There are already many excellent answers, but I want to add another perspective, already partly found in other answers, but I hope distinct enough to stand on its own.

I like to explain by analogy. Consider the question, "What is a vector?"

What is a vector?

Well, you might get you any of the following informal definitions as a response:

(a) a list of numbers, (b) a quantity with magnitude and direction, (c) a quantity that transforms like a vector under a change of coordinates.

(I think I might know some physicists who would take issue with me calling (c) informal, but oh well).

And you might then ask, well ok, but what's a formal definition of a vector?

Let's think of some examples of vectors. The elements of $\Bbb{R}^3$, the elements of $\Bbb{R}[x]$, continuous functions from $X$ to $\Bbb{R}$, where $X$ is a topological space. These seem like fairly different objects, but the common factor here is that a vector is simply an element of a set $V$ with a specified vector space structure. I.e., the formal definition of vector is simply an element of a vector space.

Why is this useful as a definition? Well, all of the properties of vectors are already encoded in the definition of vector space. So if I tell you that $v,w$ are vectors in $V$, and $r\in\Bbb{R}$ is a scalar, then you know that $v+w$ is also a vector, and that $rv$ is a vector, and that $r(v+w)=rv+rw$. All the properties of a vector that we might find interesting are encoded in the vector space axioms.

Note also that part of this means that it's meaningless to say $v$ is a vector on its own.
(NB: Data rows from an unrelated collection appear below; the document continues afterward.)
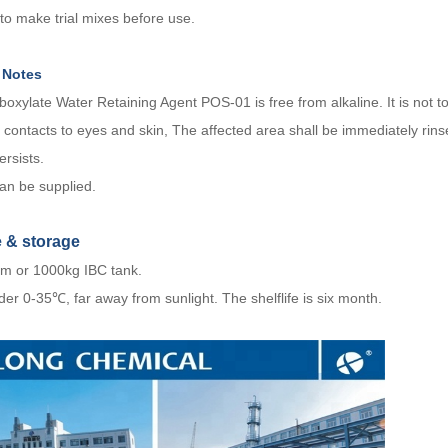
 to
make trial mixes before use.
 Notes
boxylate Water Retaining Agent POS-01 is free from alkaline. It is not tox
 contacts to eyes and skin, The affected area shall be immediately rinse
persists.
n be supplied.
e
&
storage
m or 1000kg IBC tank.
er 0-35℃, far away from sunlight. The shelflife is six month.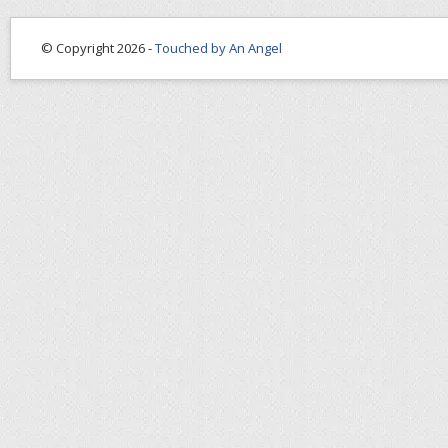
© Copyright 2026 -
Touched by An Angel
It's only meaningful to say that $v$ is a vector of some vector space $V$. This is good, because as an element $v$ might belong to many different vector spaces with different structures, but depending on the ambient vector space structure, $v$ might behave completely differently.

Bringing it back to arrows

Similarly, if I say $f:X\to Y$ is an arrow of a category $\mathcal{C}$. The rigorous definition of arrow here is simply that $f$ belongs to the collection of arrows $\operatorname{Arr}(\mathcal{C})$, and that the domain of $f$ is $X$ and the codomain of $f$ is $Y$. All of the other interesting properties of arrows (for example that I could compose $f:X\to Y$ with an arrow $g:Y\to Z$ to get an arrow $g\circ f:X\to Z$) are already encoded in the axioms of the category $\mathcal{C}$, and there's no need to say anything further to define arrows.
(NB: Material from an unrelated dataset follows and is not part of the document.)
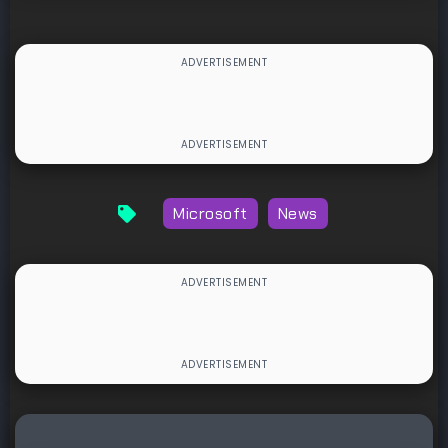
Microsoft
News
Since comments are not permanent, I just want to edit in the link from Ethan Bolker's comment, to an excellent answer with a similar viewpoint to this one in reply to a similar (in spirit) question about "what actually is a polynomial?" The second paragraph in particular really captures what I wanted to say in my answer, (paraphrasing Ethan's answer) what really matters isn't what something actually is, but rather how it behaves.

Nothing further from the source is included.